Cat Care – The Basics For a Happy and Healthy Feline

Cat care

More Cat Care Information:

Although cat care is relatively easy — especially when compared to caring for a dog, there are certain important things you should be aware of.

Cat Care Supplies

Before bringing your new kitten or cat home, from an individual or an animal shelter, make sure you’re prepared with the basic cat supplies. You’ll need a food and water bowl, quality cat food, collar with I.D. tag, litter box, litter, brush, and flea and tick medication if applicable.

Cat Health

No matter who or where you get your feline from — be sure to ask for any and all veterinarian or health records. This way you’ll be prepared when you take your new cat or kitten to the veterinarian. You should visit your vet soon as possible after the adoption, and then on a yearly basis — it’s a necessity of providing basic cat care.

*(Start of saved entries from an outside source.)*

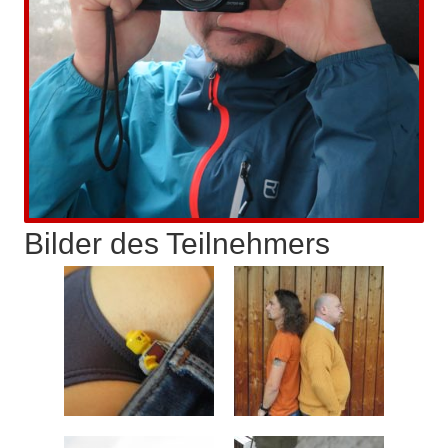
Bilder des Teilnehmers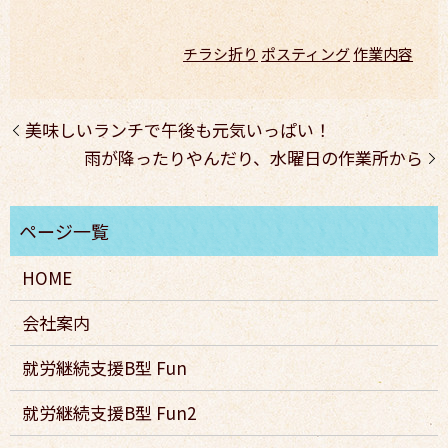
チラシ折り
ポスティング
作業内容
美味しいランチで午後も元気いっぱい！
雨が降ったりやんだり、水曜日の作業所から
HOME
会社案内
就労継続支援B型 Fun
就労継続支援B型 Fun2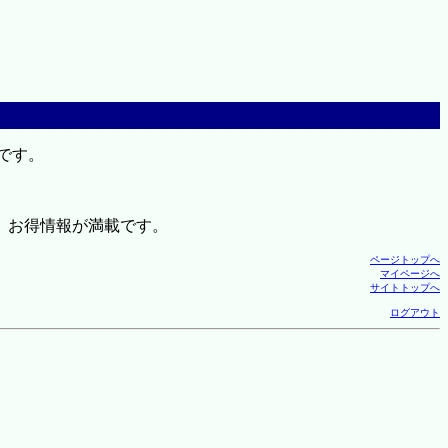
です。
、お得情報が満載です。
ページトップへ
マイページへ
サイトトップへ
ログアウト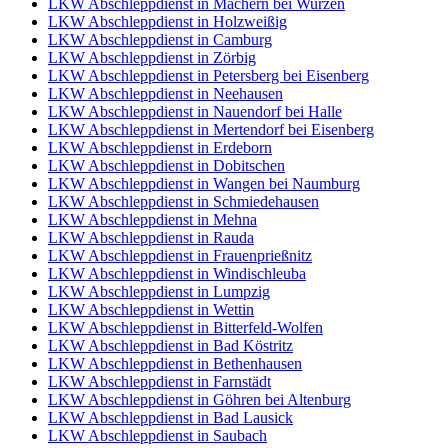
LKW Abschleppdienst in Machern bei Wurzen
LKW Abschleppdienst in Holzweißig
LKW Abschleppdienst in Camburg
LKW Abschleppdienst in Zörbig
LKW Abschleppdienst in Petersberg bei Eisenberg
LKW Abschleppdienst in Neehausen
LKW Abschleppdienst in Nauendorf bei Halle
LKW Abschleppdienst in Mertendorf bei Eisenberg
LKW Abschleppdienst in Erdeborn
LKW Abschleppdienst in Dobitschen
LKW Abschleppdienst in Wangen bei Naumburg
LKW Abschleppdienst in Schmiedehausen
LKW Abschleppdienst in Mehna
LKW Abschleppdienst in Rauda
LKW Abschleppdienst in Frauenprießnitz
LKW Abschleppdienst in Windischleuba
LKW Abschleppdienst in Lumpzig
LKW Abschleppdienst in Wettin
LKW Abschleppdienst in Bitterfeld-Wolfen
LKW Abschleppdienst in Bad Köstritz
LKW Abschleppdienst in Bethenhausen
LKW Abschleppdienst in Farnstädt
LKW Abschleppdienst in Göhren bei Altenburg
LKW Abschleppdienst in Bad Lausick
LKW Abschleppdienst in Saubach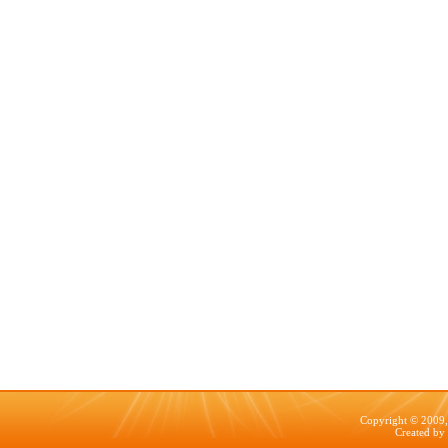
Copyright © 2009, 
Created by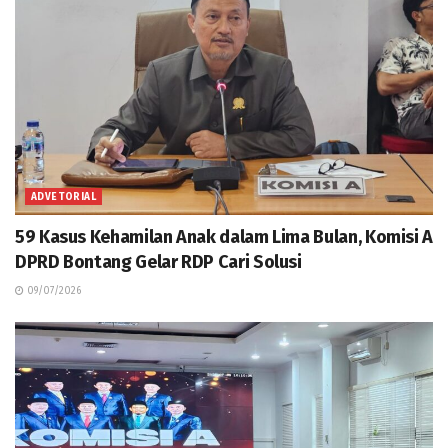
ADVETORIAL
59 Kasus Kehamilan Anak dalam Lima Bulan, Komisi A
DPRD Bontang Gelar RDP Cari Solusi
09/07/2026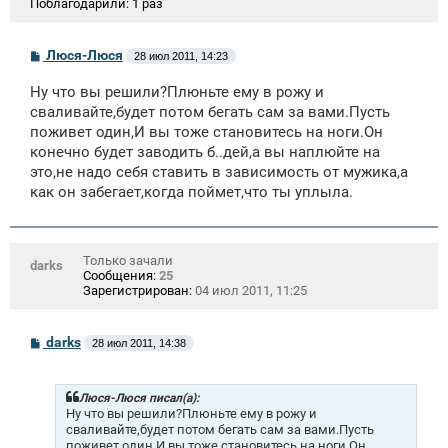
Поблагодарили:
1 раз
С
Люся-Люся
28 июл 2011, 14:23
о
о
Ну что вы решили?Плюньте ему в рожу и
б
щ
сваливайте,будет потом бегать сам за вами.Пусть
е
поживет один,И вы тоже становитесь на ноги.Он
н
конечно будет заводить б..дей,а вы наплюйте на
и
е
это,не надо себя ставить в зависимость от мужика,а
как он забегает,когда поймет,что ты уплыла.
Только зачали
darks
Сообщения:
25
Зарегистрирован:
04 июл 2011, 11:25
С
darks
28 июл 2011, 14:38
о
о
б
щ
Люся-Люся писал(а):
е
Ну что вы решили?Плюньте ему в рожу и
н
сваливайте,будет потом бегать сам за вами.Пусть
и
поживет один,И вы тоже становитесь на ноги.Он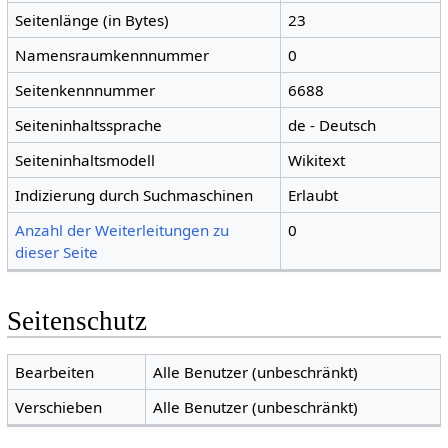
Seitenlänge (in Bytes)
23
Namensraumkennnummer
0
Seitenkennnummer
6688
Seiteninhaltssprache
de - Deutsch
Seiteninhaltsmodell
Wikitext
Indizierung durch Suchmaschinen
Erlaubt
Anzahl der Weiterleitungen zu
0
dieser Seite
Seitenschutz
Bearbeiten
Alle Benutzer (unbeschränkt)
Verschieben
Alle Benutzer (unbeschränkt)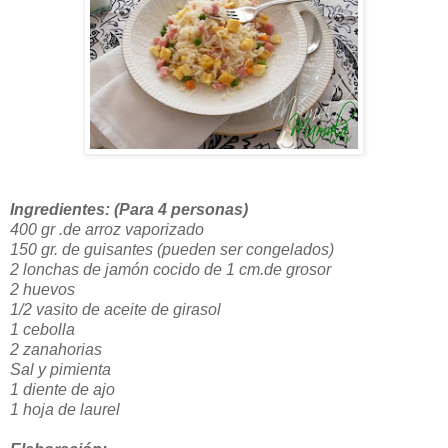
Ingredientes: (Para 4 personas)
400 gr .de arroz vaporizado
150 gr. de guisantes (pueden ser congelados)
2 lonchas de jamón cocido de 1 cm.de grosor
2 huevos
1/2 vasito de aceite de girasol
1 cebolla
2 zanahorias
Sal y pimienta
1 diente de ajo
1 hoja de laurel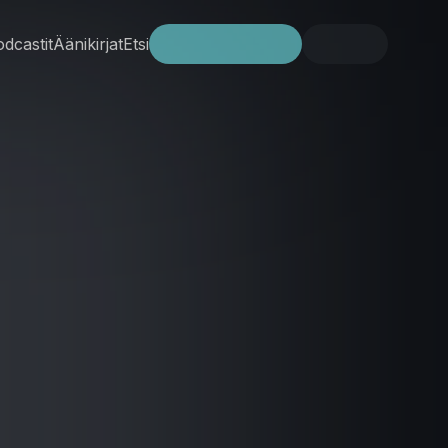
dcastit
Äänikirjat
Etsi
Kokeile ilmaiseksi
Kirjaudu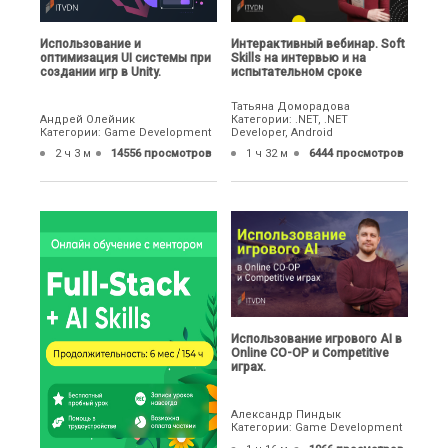
Использование и
Интерактивный вебинар. Soft
оптимизация UI системы при
Skills на интервью и на
создании игр в Unity.
испытательном сроке
Татьяна Доморадова
Андрей Олейник
Категории: .NET, .NET
Категории: Game Development
Developer, Android
2 ч 3 м
14556 просмотров
1 ч 32 м
6444 просмотров
Использование игрового AI в
Online CO-OP и Competitive
играх.
Александр Пиндык
Категории: Game Development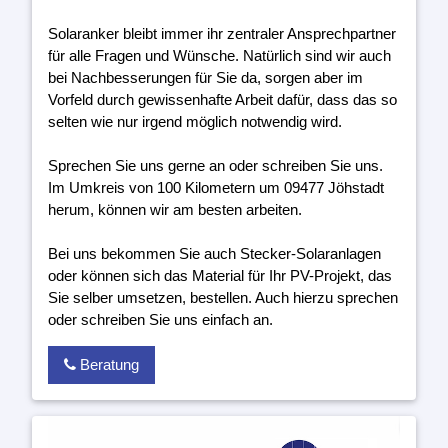
Solaranker bleibt immer ihr zentraler Ansprechpartner
für alle Fragen und Wünsche. Natürlich sind wir auch
bei Nachbesserungen für Sie da, sorgen aber im
Vorfeld durch gewissenhafte Arbeit dafür, dass das so
selten wie nur irgend möglich notwendig wird.
Sprechen Sie uns gerne an oder schreiben Sie uns.
Im Umkreis von 100 Kilometern um 09477 Jöhstadt
herum, können wir am besten arbeiten.
Bei uns bekommen Sie auch Stecker-Solaranlagen
oder können sich das Material für Ihr PV-Projekt, das
Sie selber umsetzen, bestellen. Auch hierzu sprechen
oder schreiben Sie uns einfach an.
Beratung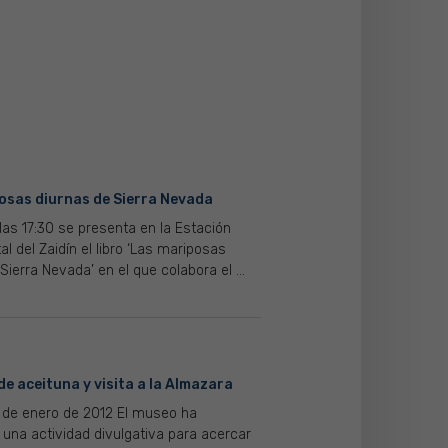
osas diurnas de Sierra Nevada
 las 17:30 se presenta en la Estación
l del Zaidín el libro ‘Las mariposas
Sierra Nevada’ en el que colabora el ...
e aceituna y visita a la Almazara
 de enero de 2012 El museo ha
 una actividad divulgativa para acercar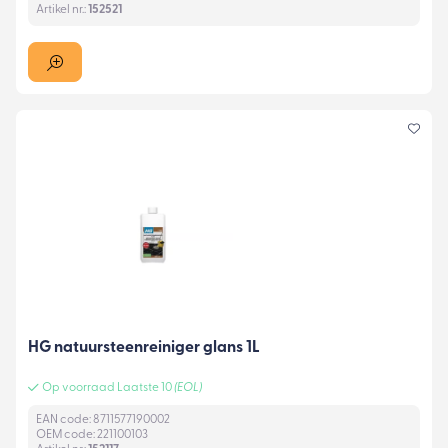
Artikel nr.:
152521
HG natuursteenreiniger glans 1L
Op voorraad Laatste 10
(EOL)
EAN code: 8711577190002
OEM code: 221100103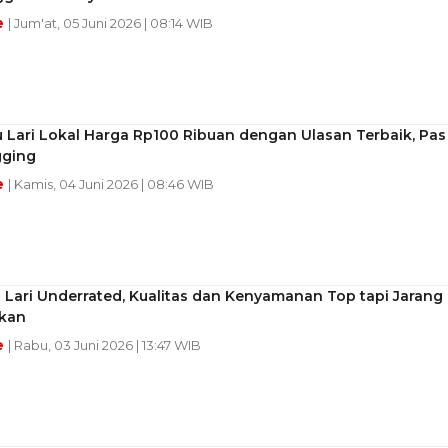
e
| Jum'at, 05 Juni 2026 | 08:14 WIB
 Lari Lokal Harga Rp100 Ribuan dengan Ulasan Terbaik, Pas
gging
e
| Kamis, 04 Juni 2026 | 08:46 WIB
 Lari Underrated, Kualitas dan Kenyamanan Top tapi Jarang
akan
e
| Rabu, 03 Juni 2026 | 13:47 WIB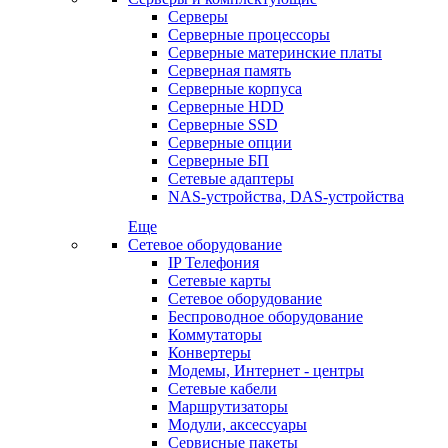
Серверы
Серверные процессоры
Серверные материнские платы
Серверная память
Серверные корпуса
Серверные HDD
Серверные SSD
Серверные опции
Серверные БП
Сетевые адаптеры
NAS-устройства, DAS-устройства
Еще
Сетевое оборудование
IP Телефония
Сетевые карты
Сетевое оборудование
Беспроводное оборудование
Коммутаторы
Конвертеры
Модемы, Интернет - центры
Сетевые кабели
Маршрутизаторы
Модули, аксессуары
Сервисные пакеты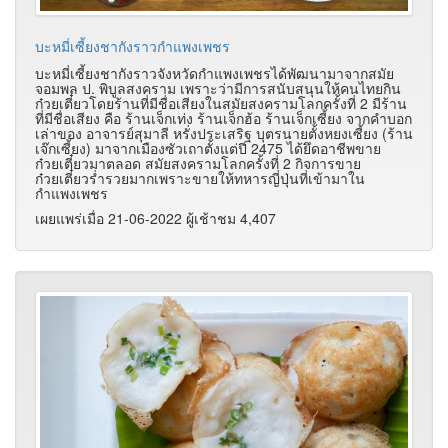
บะหมี่เซี้ยงชากังราวกำแพงเพชร
บะหมี่เซี้ยงชากังราวจังหวัดกำแพงเพชรได้พัฒนามาจากสมัย
จอมพล ป. พิบูลสงคราม เพราะว่ามีการสนับสนุนให้คนไทยกิน
ก๋วยเตี๋ยวโดยร้านที่มีชื่อเสียงในสมัยสงครามโลกครั้งที่ 2 มีร้าน
ที่มีชื่อเสียง คือ ร้านเจ็กเท่ง ร้านเจ็กฮ้อ ร้านเจ็กเซี้ยง จากคำบอก
เล่าของ อาจารย์สุมาลี หรั่งประเสริฐ บุตรนายตั้งหยงเซี้ยง (ร้าน
เจ๊กเซี้ยง) มาจากเมืองซัวเถาตั้งแต่ปี 2475 ได้ยึดอาชีพขาย
ก๋วยเตี๋ยวมาตลอด สมัยสงครามโลกครั้งที่ 2 กิจการขาย
ก๋วยเตี๋ยวร่ำรวยมากเพราะขายให้ทหารญี่ปุ่นที่เข้ามาใน
กำแพงเพชร
เผยแพร่เมื่อ 21-06-2022 ผู้เช้าชม 4,407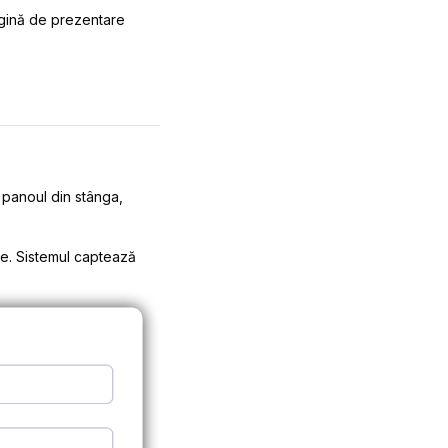
pagină de prezentare
 panoul din stânga,
te. Sistemul captează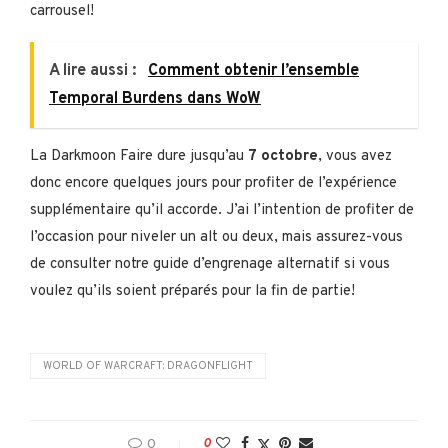
carrousel!
A lire aussi :
Comment obtenir l’ensemble
Temporal Burdens dans WoW
La Darkmoon Faire dure jusqu’au
7 octobre
, vous avez
donc encore quelques jours pour profiter de l’expérience
supplémentaire qu’il accorde. J’ai l’intention de profiter de
l’occasion pour niveler un alt ou deux, mais assurez-vous
de consulter notre guide d’engrenage alternatif si vous
voulez qu’ils soient préparés pour la fin de partie!
WORLD OF WARCRAFT: DRAGONFLIGHT
0
0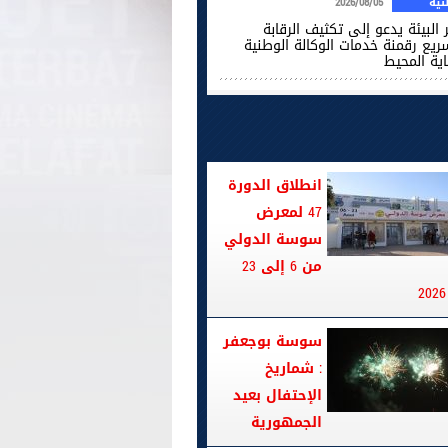
ية
2026/08/05
 البيئة يدعو إلى تكثيف الرقابة
ريع رقمنة خدمات الوكالة الوطنية
اية المحيط
انطلاق الدورة
47 لمعرض
سوسة الدولي
من 6 إلى 23
سوسة بوجعفر
: شماريخ
الإحتفال بعيد
الجمهورية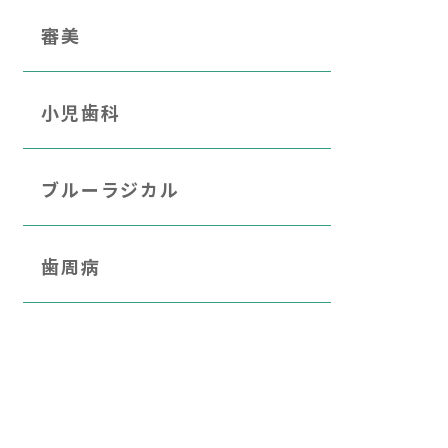
審美
小児歯科
ブルーラジカル
歯周病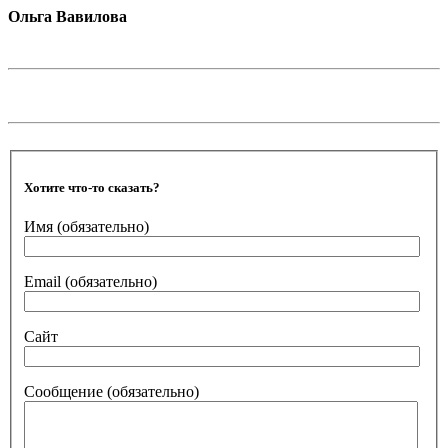
Ольга Вавилова
Хотите что-то сказать?
Имя
(обязательно)
Email
(обязательно)
Сайт
Сообщение
(обязательно)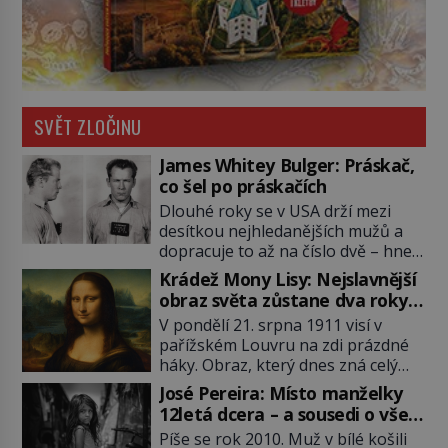
SVĚT ZLOČINU
James Whitey Bulger: Práskač,
co šel po práskačích
Dlouhé roky se v USA drží mezi
desítkou nejhledanějších mužů a
dopracuje to až na číslo dvě – hned
po Usámovi bin Ládinovi (1957–
Krádež Mony Lisy: Nejslavnější
2011). To je James „Whitey“ Bulger
obraz světa zůstane dva roky
(1929–2018) viněný ze spoluúčasti
nezvěstný
V pondělí 21. srpna 1911 visí v
na 19 vraždách, vydírání a lichvy. A
pařížském Louvru na zdi prázdné
samozřejmě, krom toho je ještě
háky. Obraz, který dnes zná celý
drogový dealer, který neváhá
svět, je pryč. Zpočátku si nikdo
odstranit z cesty všechny práskače,
José Pereira: Místo manželky
nemyslí, že jde o krádež.
zatímco […]
12letá dcera – a sousedi o všem
Zaměstnanci jsou přesvědčeni, že
vědí!
Píše se rok 2010. Muž v bílé košili
Mona Lisa je jen v restaurátorské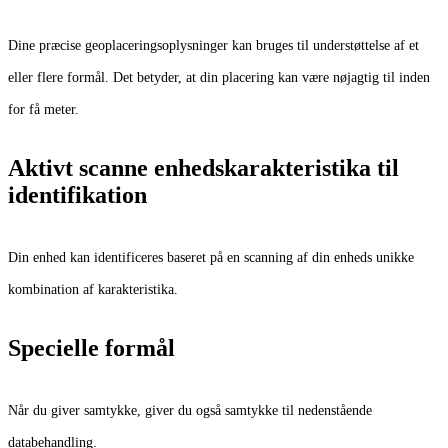
Dine præcise geoplaceringsoplysninger kan bruges til understøttelse af et
eller flere formål. Det betyder, at din placering kan være nøjagtig til inden
for få meter.
Aktivt scanne enhedskarakteristika til
identifikation
Din enhed kan identificeres baseret på en scanning af din enheds unikke
kombination af karakteristika.
Specielle formål
Når du giver samtykke, giver du også samtykke til nedenstående
databehandling.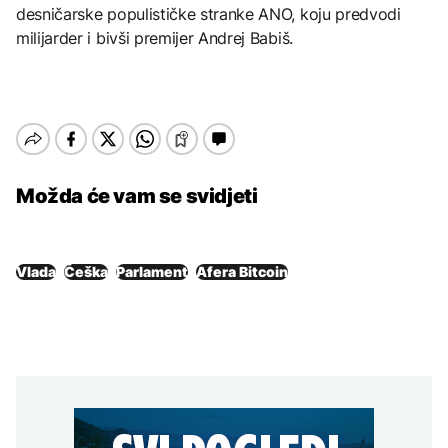
desničarske populističke stranke ANO, koju predvodi
milijarder i bivši premijer Andrej Babiš.
Možda će vam se svidjeti
Vlada
Češka
Parlament
Afera Bitcoin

While you’re at the veterinarian, have your cat spayed or neutered (if they aren’t already). It makes so much sense. Not only to help control the pet population, but for sanitary and health reasons as well.

An unfixed cat that goes outdoors wanders long distances and gets into fights on a regular basis — which can lead to all sorts of illnesses and expensive vet bills.

An unfixed indoor cat has problems too. A male sprays urine all over the place to mark his territory. And an unfixed female experiences a lot of stress when she goes into heat (which happens quite often) and is open to health issues.

Cat Safety

The safest way to care for your feline is to keep him/her indoors at all times, but many choose to let their cat outdoors part of the time. This is dangerous in high traffic areas and areas that have dangerous predators such as large dogs, coyotes, and other cats. If you’re going to let your cat outdoors, at least bring them indoors at night — that’s the most dangerous time for them.


Good cat care means not over feeding your cat. Give them the quantity recommended on the cat food package label. An overweight cat is prone to many serious illnesses such as diabetes. And make sure that any food you buy contains a large percentage of real meat — as cats are carnivores.